Cross Site Scripting and Rickrolling: Our Favorite Findings

Today, in our favorite finding series, I will be talking about one of my favorite vulnerability classes. Cross Site Scripting (XSS) and how untrustworthy actors can use it to do unexpected things to your website.

Before we begin, I want to explain what XSS is for the uninitiated. The official definition is something akin to “malicious scripts injected into benign websites,” but what does that actually mean?

The basics: what is Cross Site Scripting?

The first thing to understand is how websites work (in a very simplistic fashion). When you request a web page using your web browser, a remote server pulls the webpage’s file out of its library, makes any server-side computations necessary, and then packages the page up as a chunk of new code that is received by the browser.
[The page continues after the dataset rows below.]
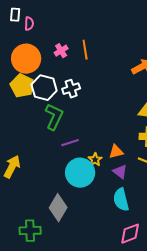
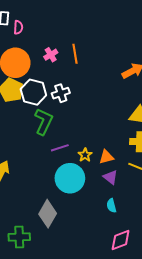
yellow star: (95, 160) -> (85, 155), moved
cyan semicircle: (121, 200) -> (111, 206), size x0.6

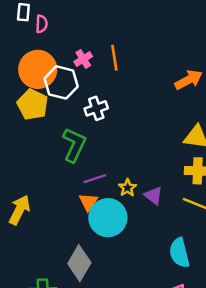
white hexagon: (33, 92) -> (61, 82), moved
orange triangle: (106, 157) -> (88, 202), moved, turned -42
purple triangle: (110, 177) -> (153, 196), moved
cyan semicircle: (111, 206) -> (179, 253), moved, size x1.6

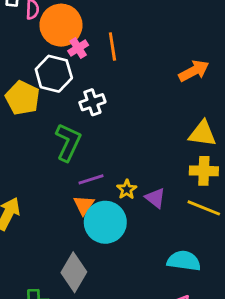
orange circle: (38, 69) -> (61, 25), moved
cyan semicircle: (179, 253) -> (184, 261), turned 112

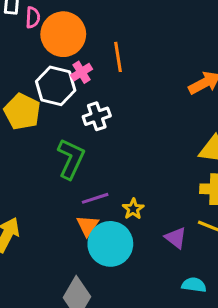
pink cross: (78, 48) -> (81, 72), moved
purple triangle: (155, 198) -> (176, 238), moved
cyan semicircle: (184, 261) -> (194, 285), size x0.7

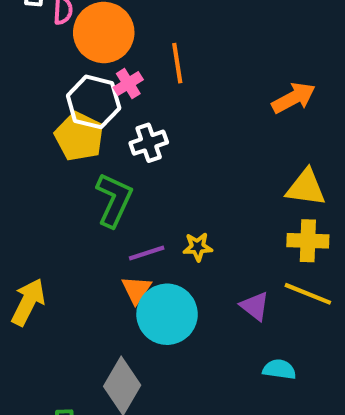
yellow pentagon: (22, 112) -> (79, 137), moved
yellow star: (133, 209) -> (198, 247), moved, turned 30

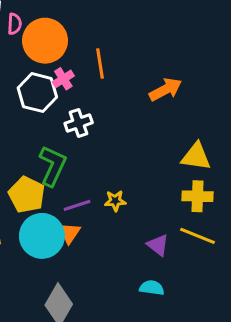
orange arrow: (294, 98) -> (165, 89), moved
yellow pentagon: (79, 137) -> (27, 195), moved
cyan circle: (167, 314) -> (42, 236), moved
cyan semicircle: (279, 369) -> (152, 288), moved

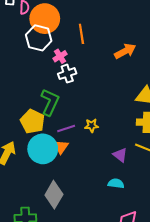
pink cross: (63, 79) -> (60, 56), moved
white hexagon: (37, 93) -> (39, 38), moved

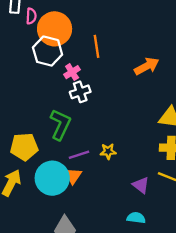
yellow pentagon: (33, 121) -> (24, 147), moved, turned -30

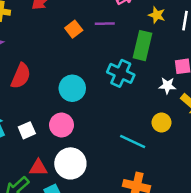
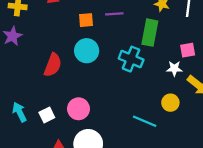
orange square: (74, 29) -> (86, 20), turned 35
red semicircle: (21, 76) -> (53, 65), moved
cyan circle: (72, 88) -> (87, 51), moved

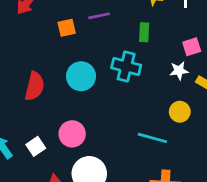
green rectangle: (150, 33) -> (144, 32), size x0.6
cyan circle: (87, 51) -> (81, 76), moved

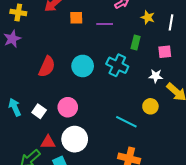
orange square: (67, 28) -> (76, 18), moved
pink square: (192, 47) -> (165, 52), moved
white square: (36, 146) -> (39, 111), turned -32

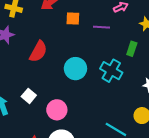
red semicircle: (47, 67) -> (38, 51), moved
white square: (39, 111) -> (29, 96), moved

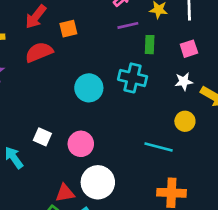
purple line: (102, 27) -> (128, 25), moved
red semicircle: (38, 51) -> (39, 52), moved, turned -125

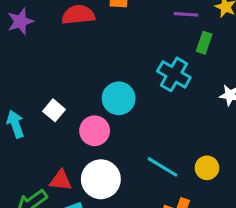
cyan circle: (89, 88) -> (119, 98), moved
yellow circle: (185, 121) -> (207, 168), moved
cyan line: (159, 147) -> (162, 167), moved

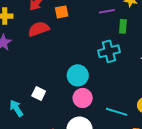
cyan cross: (174, 74) -> (109, 51), turned -30
pink circle: (95, 131) -> (83, 98), moved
Your web browser then executes the commands of the code (HTML, javascript, etc.), generally in order, to render your page and make it look pretty. XSS happens when someone somehow adds new code (usually javascript) into the website in its raw form that was not included in the code delivered from the server. This can happen on your computer by a compromised browser or other malware, or by someone who has compromised the data traffic.

When the browser sees the script on the page, it does what it was made to do—execute the script—thereby adding unexpected or untrusted functionality to the rendered page.

With the basics out of the way, I’d like to share a story.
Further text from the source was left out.